--- START ---

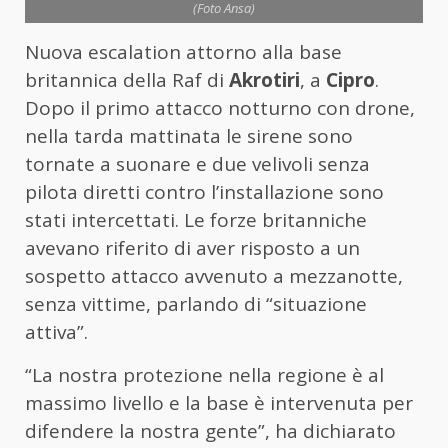
(Foto Ansa)
Nuova escalation attorno alla base
britannica della Raf di
Akrotiri
, a
Cipro
.
Dopo il primo attacco notturno con drone,
nella tarda mattinata le sirene sono
tornate a suonare e due velivoli senza
pilota diretti contro l’installazione sono
stati intercettati. Le forze britanniche
avevano riferito di aver risposto a un
sospetto attacco avvenuto a mezzanotte,
senza vittime, parlando di “situazione
attiva”.
“La nostra protezione nella regione è al
massimo livello e la base è intervenuta per
difendere la nostra gente”, ha dichiarato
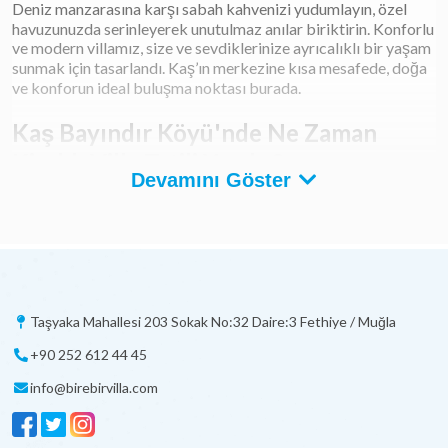
Deniz manzarasına karşı sabah kahvenizi yudumlayın, özel
havuzunuzda serinleyerek unutulmaz anılar biriktirin. Konforlu
ve modern villamız, size ve sevdiklerinize ayrıcalıklı bir yaşam
sunmak için tasarlandı. Kaş’ın merkezine kısa mesafede, doğa
ve konforun ideal buluşma noktası burada.
Kaş Bayındır Köyü'nde Ne Zaman
Kiralık Villa Tatili Yapılır?
Devamını Göster
Kaş Bayındır Köyü'nde kiralık villa tatili yapmak için en ideal
zaman dilimi, genellikle bahar ve yaz aylarıdır. Baharın
gelişiyle birlikte bölge, eşsiz doğal güzelliklerini sergilemeye
başlar. Nisan ve mayıs aylarında, Akdeniz'in tatlı esintileri
eşliğinde, rengarenk çiçeklerle kaplanan Bayındır Köyü, sakin
ve huzurlu bir tatil isteyenler için harika bir seçenek oluşturur.
Taşyaka Mahallesi 203 Sokak No:32 Daire:3 Fethiye / Muğla
Bu aylarda havalar ısınmaya başlarken, doğa yürüyüşleri ve
bisiklet gezileri gibi aktiviteler için mükemmel koşullar
+90 252 612 44 45
sağlanır.
Haziran, temmuz ve ağustos ayları ise Kaş Bayındır Köyü'nün
info@birebirvilla.com
yaz tatili için en popüler zamanlarıdır. Yaz döneminde
sıcaklıklar yükselir, deniz suyu sıcaklığı artar ve villanızın
havuzunda veya Kaş'ın güzel plajlarında keyifle vakit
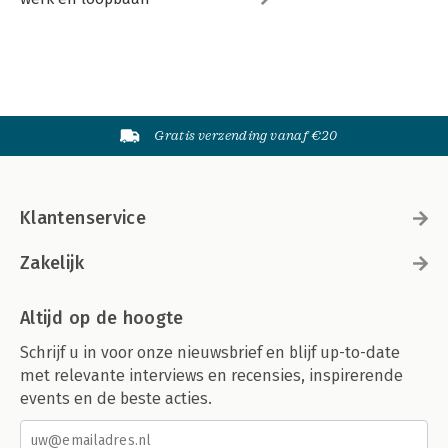
Gratis verzending vanaf €20
Klantenservice
Zakelijk
Altijd op de hoogte
Schrijf u in voor onze nieuwsbrief en blijf up-to-date
met relevante interviews en recensies, inspirerende
events en de beste acties.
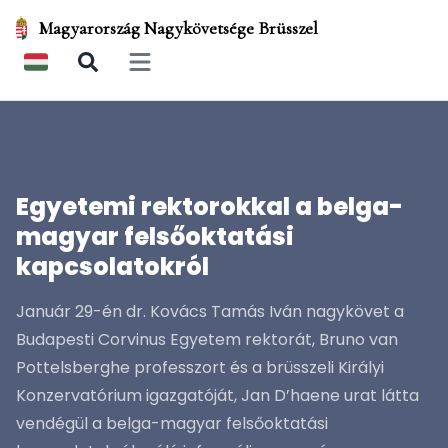
Magyarország Nagykövetsége Brüsszel
Open main menu
Egyetemi rektorokkal a belga-
magyar felsőoktatási
kapcsolatokról
Január 29-én dr. Kovács Tamás Iván nagykövet a
Budapesti Corvinus Egyetem rektorát, Bruno van
Pottelsberghe professzort és a brüsszeli Királyi
Konzervatórium igazgatóját, Jan D’haene urat látta
vendégül a belga-magyar felsőoktatási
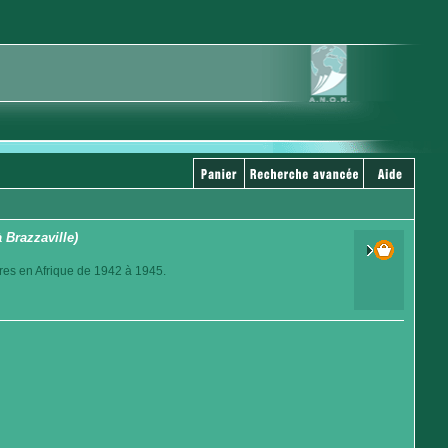
 Brazzaville)
bres en Afrique de 1942 à 1945.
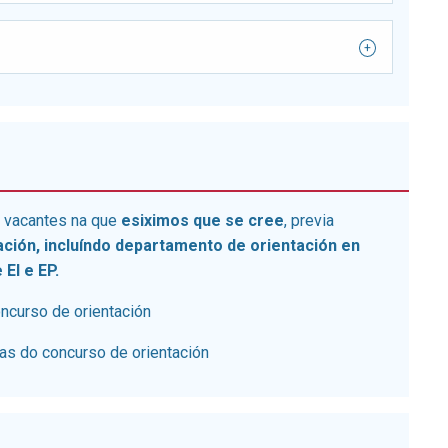
s vacantes na que
esiximos que se cree
, previa
ación, incluíndo departamento de orientación en
EI e EP.
oncurso de orientación
tas do concurso de orientación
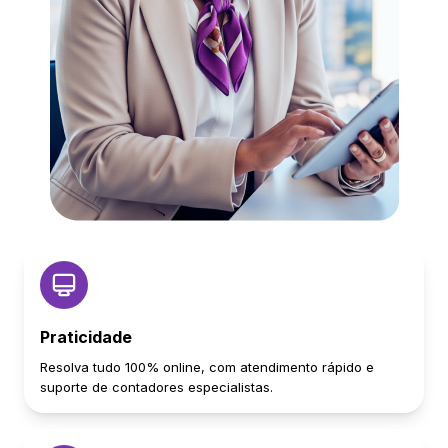
Praticidade
Resolva tudo 100% online, com atendimento rápido e
suporte de contadores especialistas.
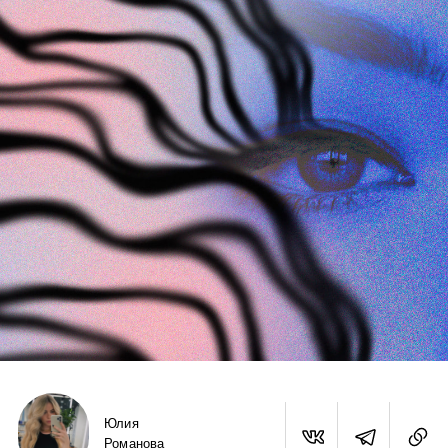
Юлия
Романова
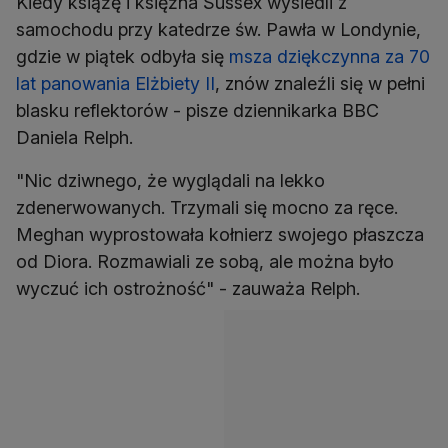
Kiedy książę i księżna Sussex wysiedli z
samochodu przy katedrze św. Pawła w Londynie,
gdzie w piątek odbyła się
msza dziękczynna za 70
lat panowania Elżbiety II
, znów znaleźli się w pełni
blasku reflektorów - pisze dziennikarka BBC
Daniela Relph.
"Nic dziwnego, że wyglądali na lekko
zdenerwowanych. Trzymali się mocno za ręce.
Meghan wyprostowała kołnierz swojego płaszcza
od Diora. Rozmawiali ze sobą, ale można było
wyczuć ich ostrożność" - zauważa Relph.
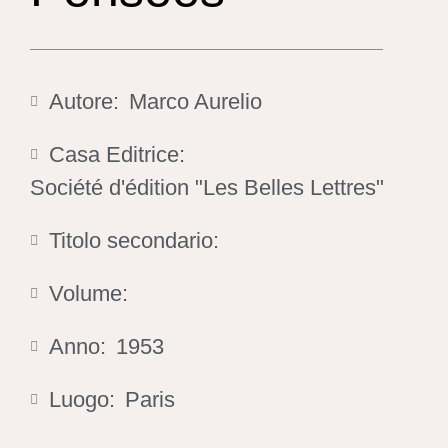
Autore:
Marco Aurelio
Casa Editrice:
Société d'édition "Les Belles Lettres"
Titolo secondario:
Volume:
Anno:
1953
Luogo:
Paris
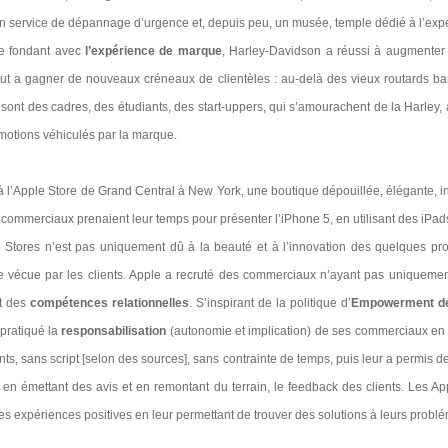
 un service de dépannage d’urgence et, depuis peu, un musée, temple dédié à l’exp
se fondant avec
l’expérience de marque
, Harley-Davidson a réussi à augmenter s
out a gagner de nouveaux créneaux de clientèles : au-delà des vieux routards ba
sont des cadres, des étudiants, des start-uppers, qui s’amourachent de la Harley, a
émotions véhiculés par la marque.
is à l’Apple Store de Grand Central à New York, une boutique dépouillée, élégante, 
s commerciaux prenaient leur temps pour présenter l’iPhone 5, en utilisant des iPad
 Stores n’est pas uniquement dû à la beauté et à l’innovation des quelques pro
ce vécue par les clients. Apple a recruté des commerciaux n’ayant pas uniquem
ut des
compétences relationnelles
. S’inspirant de la politique d’
Empowerment de
 pratiqué la
responsabilisation
(autonomie et implication) de ses commerciaux en l
ents, sans script [selon des sources], sans contrainte de temps, puis leur a permis 
 en émettant des avis et en remontant du terrain, le feedback des clients. Les Ap
des expériences positives en leur permettant de trouver des solutions à leurs probl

--- END ---

• _Aim of the task_
For the string "temps", show each line of the listing where it appears.

• _Solution_
s commerciaux prenaient leur temps pour présenter l’iPhone 5, en utilisant des iPad
ents, sans script [selon des sources], sans contrainte de temps, puis leur a permis 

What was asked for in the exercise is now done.